Und da ist wieder die Buchhandlung Brigitte Hermann in der Seidengasse in Wien. Eine der wenigen Buchhandlungen, die sich in Wien in den Siebziger- und Achtzigerjahren einer Gegenöffentlichkeit verpflichtet fühlte und zu einer legendären Institution wurde. Dort war der Platz für die Anderen, für die Aussenseiter, für die Ausgestossenen, politisch nicht Angepassten. Dort lernte ich die Antipsychiatrie des Franco Basaglia kennen, der in Görz und Triest gegen die Kultur in den Irrenanstalten kämpfte und aus ihnen offene Anstalten machte; dort erfuhr ich mehr über die Kritische Medizin eines Werner Vogt, der gegen den Nazi-Arzt Heinrich Gross kämpfte, der in den 60er und 70er Jahren als Gerichtspsychiater in Österreich tätig sein durfte; in der Buchhandlung Hermann erfuhr ich über die die Art Brut – Ausstellungen am Wiener Steinhof und die Arbeit des österreichischen Pschiaters Leo Navratil. Ich kaufte dort Bücher von Foucolt und Derrida. Einem schriftlichen Bericht der Buchhändlerin über die bewegte Zeit der 68er-Jahre folgend, lese ich:
Ich bin erst viel später wieder politisch aktiv geworden in der Gruppe „Demokratische Psychiatrie“, die sich mit den Ideen von Franco Basaglia auseinandersetzte. Das war eine politische Gruppe, zu der damals, nach dem Ende der Fraktionierungen, Leute aus den verschiedensten Gruppen hinzugestoßen sind, und in dieser Gruppe war ich zehn Jahre lang politisch aktiv. Dort habe ich mehr über Politik gelernt als je zuvor. Denn dieser Irrglaube, dem wir 68 angehangen sind, man müsse von allem
Erinnerungen von Brigitte Salanda, vulgo Herrmann an die 68er Bewegung. (Download pdf)

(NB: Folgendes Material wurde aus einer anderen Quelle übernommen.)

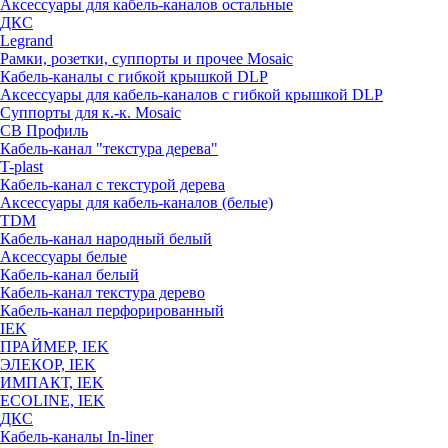
Аксессуары для кабель-каналов остальные
ДКС
Legrand
Рамки, розетки, суппорты и прочее Mosaic
Кабель-каналы с гибкой крышкой DLP
Аксессуары для кабель-каналов с гибкой крышкой DLP
Суппорты для к.-к. Mosaic
СВ Профиль
Кабель-канал "текстура дерева"
T-plast
Кабель-канал с текстурой дерева
Аксессуары для кабель-каналов (белые)
TDM
Кабель-канал народный белый
Аксессуары белые
Кабель-канал белый
Кабель-канал текстура дерево
Кабель-канал перфорированный
IEK
ПРАЙМЕР, IEK
ЭЛЕКОР, IEK
ИМПАКТ, IEK
ECOLINE, IEK
ДКС
Кабель-каналы In-liner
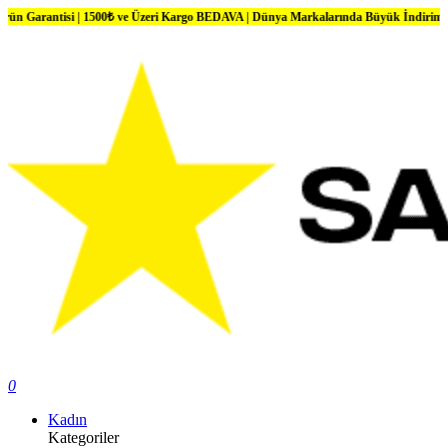
si | 1500₺ ve Üzeri Kargo BEDAVA | Dünya Markalarında Büyük İndirimler
0
Kadın
Kategoriler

etwas verstehen, man müsse wissen, welche Befreiungsbewegung in Hintertux die richtige Linie vertritt, der hat uns gehindert, etwas wirklich genau zu studieren. Für mich war es deshalb faszinierend, zu einer Frage zu arbeiten, die mir überschaubar ist und wo ich alle gesellschaftlichen Umfelder kenne. Nämlich die genaue Untersuchung, wie sind die Irrenhäuser, wie wird mit dem Wahnsinn umgegangen? Das war
für mich eine wirkliche Emanzipation.
Dem kann ich mich, auch aus heutiger Warte, nur anschliessen. Immer wieder kehre ich auf meinen Spaziergängen in die Psychiatrie von Wil zurück: entweder mit Hund, oder alleine. Ich besuche den dortigen Bioladen, den Eselhof, die Gärtnerei und trinke anschliessend im PatientInnencafe einen Schluck. Manchmal führe ich schräge Gespräche mit interessanten Menschen. Oft weiss ich nicht, wer verrückt oder normal oder einfach nur interessant ist. Ich bin gerne dort. Einfach, um mich wieder ein wenig zuhause zu fühlen, in meiner Vergangenheit und im eigenen Ver-rücktsein – auch wenn ich Schwyzerdütsch noch immer nicht gut verstehen kann.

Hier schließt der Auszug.